The motto of my newspaper back then was “Standing up for the people’s right to know” and it is still the motto of the Native Sun News Today newspaper.With that belief in mind I walked in at the beginning of the meeting with a notepad in hand and a camera hanging around my neck. The meeting was immediately called to a halt and I was asked to leave. I refused so the meeting was closed and moved to a private location.
Covering the tribal government was also difficult at times. If a topic arose that the Tribal Council did not want their constituents to know about they simply called for an “executive session” thereby making the discussion private and I was forced to leave the meeting.
So having been in the news business for more than 40 years I greatly admire the reporters who brought Watergate to the public’s knowledge and forced the resignation of a “crooked” president. Woodward and Bernstein became the heroes of many of us just starting our careers in the field of journalism.

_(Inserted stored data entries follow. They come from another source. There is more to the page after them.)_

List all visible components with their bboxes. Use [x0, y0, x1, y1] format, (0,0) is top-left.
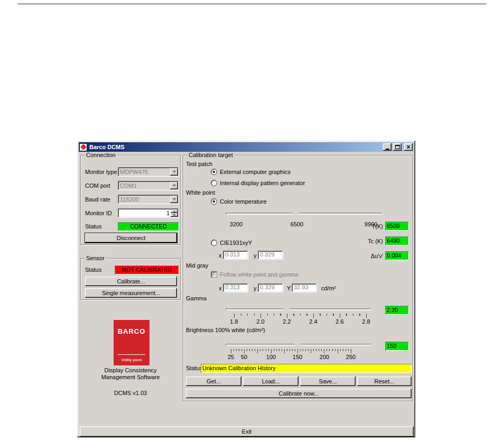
brightness-slider-thumb[interactable]	[294, 338, 300, 349]
monitor-type-label: Monitor type	[85, 169, 117, 175]
white-point-label: White point	[186, 189, 215, 196]
mid-gray-label: Mid gray	[186, 262, 208, 269]
radio-cie1931-label: CIE1931xyY	[220, 240, 252, 246]
gamma-slider-track[interactable]	[226, 308, 371, 310]
page-top-rule	[17, 4, 487, 4]
radio-cie1931[interactable]	[211, 240, 217, 246]
gamma-ticks	[234, 314, 367, 318]
monitor-type-value: MDPW476	[120, 168, 170, 176]
brightness-tick-label: 100	[266, 354, 276, 360]
client-area: Connection Monitor type MDPW476 COM port…	[79, 152, 414, 436]
gamma-tick-label: 2.6	[335, 318, 343, 325]
radio-color-temperature-label: Color temperature	[220, 198, 267, 205]
close-icon: ×	[406, 144, 410, 150]
spin-down-button[interactable]	[171, 213, 178, 217]
sensor-status-label: Status	[85, 267, 101, 273]
cie-x-label: x	[219, 252, 222, 259]
radio-color-temperature[interactable]	[211, 198, 217, 205]
com-port-select[interactable]: COM1	[118, 181, 179, 190]
monitor-id-value: 1	[119, 209, 170, 217]
white-point-slider-thumb[interactable]	[293, 207, 298, 217]
mid-gray-unit-label: cd/m²	[321, 285, 336, 291]
baud-rate-dropdown-button[interactable]	[170, 196, 178, 203]
calibrate-now-button[interactable]: Calibrate now...	[186, 389, 412, 398]
reset-button[interactable]: Reset...	[357, 377, 412, 386]
app-window: Barco DCMS × Connection Monitor type MDP…	[77, 141, 415, 437]
mid-gray-luminance-field[interactable]: 32.93	[292, 283, 317, 292]
tck-label: Tc (K)	[351, 238, 383, 244]
chevron-down-icon	[173, 185, 176, 187]
cie-y-field[interactable]: 0.329	[258, 251, 283, 260]
spin-up-button[interactable]	[171, 209, 178, 213]
sensor-status-badge: NOT CALIBRATED	[115, 265, 179, 274]
sensor-group-title: Sensor	[85, 255, 106, 261]
close-button[interactable]: ×	[404, 143, 413, 151]
logo-divider	[118, 354, 145, 355]
minimize-button[interactable]	[383, 143, 391, 151]
monitor-id-label: Monitor ID	[85, 210, 112, 216]
com-port-value: COM1	[120, 182, 170, 189]
com-port-label: COM port	[85, 182, 110, 189]
scale-label-mid: 6500	[291, 221, 303, 227]
connection-status-label: Status	[85, 223, 101, 230]
duv-value: 0.004	[385, 251, 409, 260]
tk-label: T(K)	[351, 223, 383, 230]
maximize-icon	[395, 145, 400, 149]
single-measurement-button[interactable]: Single measurement...	[85, 288, 177, 298]
duv-label: Δu'v'	[351, 253, 383, 259]
window-title: Barco DCMS	[89, 144, 381, 150]
gamma-slider-thumb[interactable]	[284, 303, 290, 313]
cie-x-field[interactable]: 0.313	[223, 251, 248, 260]
app-icon	[80, 144, 87, 151]
barco-logo: BARCO Visibly yours	[114, 320, 150, 365]
exit-button[interactable]: Exit	[80, 426, 414, 437]
connection-status-badge: CONNECTED	[118, 222, 179, 231]
connection-group-title: Connection	[85, 152, 117, 158]
mid-gray-y-label: y	[254, 285, 257, 291]
monitor-id-input[interactable]: 1	[118, 208, 179, 218]
chevron-down-icon	[173, 214, 176, 216]
radio-external-graphics[interactable]	[211, 169, 217, 175]
brightness-label: Brightness 100% white (cd/m²)	[186, 327, 265, 333]
mid-gray-Y-label: Y	[287, 285, 291, 291]
gamma-tick-label: 2.8	[362, 318, 370, 325]
calibration-status-bar: Unknown Calibration History	[201, 364, 412, 373]
minimize-icon	[386, 149, 389, 150]
load-button[interactable]: Load...	[243, 377, 298, 386]
brightness-tick-label: 200	[320, 354, 329, 360]
white-point-slider-track[interactable]	[226, 213, 382, 215]
radio-internal-pattern[interactable]	[211, 180, 217, 186]
gamma-value: 2.20	[385, 306, 409, 315]
baud-rate-value: 115200	[120, 196, 170, 203]
gamma-label: Gamma	[186, 295, 207, 301]
brightness-slider[interactable]: 25 50 100 150 200 250	[226, 338, 371, 362]
gamma-tick-label: 1.8	[230, 318, 238, 325]
baud-rate-select[interactable]: 115200	[118, 195, 179, 204]
brightness-ticks	[231, 349, 353, 353]
brightness-value: 150	[385, 342, 409, 351]
logo-text: BARCO	[114, 327, 150, 335]
monitor-type-select[interactable]: MDPW476	[118, 167, 179, 177]
barco-diamond-icon	[80, 144, 86, 150]
maximize-button[interactable]	[393, 143, 402, 151]
gamma-slider[interactable]: 1.8 2.0 2.2 2.4 2.6 2.8	[226, 303, 371, 326]
calibrate-button[interactable]: Calibrate...	[85, 277, 177, 286]
radio-external-graphics-label: External computer graphics	[220, 169, 291, 175]
mid-gray-x-field[interactable]: 0.313	[223, 283, 248, 292]
gamma-tick-label: 2.4	[309, 318, 317, 325]
follow-white-point-checkbox[interactable]: ✓	[211, 271, 217, 278]
get-button[interactable]: Get...	[186, 377, 241, 386]
mid-gray-x-label: x	[219, 285, 222, 291]
com-port-dropdown-button[interactable]	[170, 182, 178, 189]
chevron-up-icon	[173, 210, 176, 213]
monitor-type-dropdown-button[interactable]	[170, 168, 178, 176]
tk-value: 6500	[385, 222, 409, 231]
baud-rate-label: Baud rate	[85, 196, 110, 203]
save-button[interactable]: Save...	[300, 377, 356, 386]
brightness-tick-label: 50	[241, 354, 247, 360]
disconnect-button[interactable]: Disconnect	[85, 233, 177, 243]
mid-gray-y-field[interactable]: 0.329	[258, 283, 283, 292]
titlebar[interactable]: Barco DCMS ×	[79, 142, 414, 152]
check-icon: ✓	[211, 271, 216, 277]
version-label: DCMS v1.03	[80, 390, 181, 396]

Like anyone human, the press makes mistakes, but nearly every newspaper in the United States, including mine, is very quick to write a correction for any error, or to give anyone who felt slighted by a story to respond to the story. My newspapers have always had an open forum for personal opinions and an open page for letters to the editor. If a letter writer or opinion writer wants to criticize the United States government or the Tribal government the pages of my newspapers have always been open for their freedom of expression.
Some Indian newspapers do not offer that freedom. There are papers owned by the tribal governments that never allow dissenting opinions and there are newspapers that consider themselves to be the “legal newspapers” of a tribe and therefore not free to criticize or report on any malfeasance or corruption within the tribe to whom they have sold their loyalty. However, every newspaper, and that includes Indian newspapers, have their “trolls” that have nothing good to say about anyone or anything and their constant attacks on everything are so libelous as to be unprintable for fear of lawsuits. I believe this equates to allowing anyone to yell “fire” in a crowded movie theater.
If a critic wants to offer genuine criticism without attempting to smear, demean and slander the writer, those honest rebuttals are acceptable. But as we have learned over the years the main objective of a “troll” is to destroy the credibility of the writer.
The press in general has not set out to destroy or diminish the credibility of President Donald Trump. In fact checking his comments they have been amazed at the number of outright lies he tweets or exudes in his daily communications with the public. These acts of dishonesty are not to be ignored or swept under the rug because they can be dangerous to the security of this country.
In the beginning the major news sources had a problem in trying to determine when or how to call Trump’s lies a lie. Press freedom and honest reporting go hand in hand.
And so now we in the press are the enemy of the people and Trump’s Administration has decided that the best way to deal with the big news sources is to exclude them from press conferences.
Some have suggested that the press should do tit-for-tat. However it turns out it is a new ball game that none of the national media has ever witnessed before and so for the press it is “back to the drawing boards.” However being named the enemy of the tribal governments is not new to the Indian press; we just had to learn how to get around it.
And it eventually dawned on us that the tribal governments and people had become so suspicious of the mainstream media for its underreporting and basic ignorance that it carried over that suspicion to all of the media and it is an obstacle that we as the Indian press had to overcome.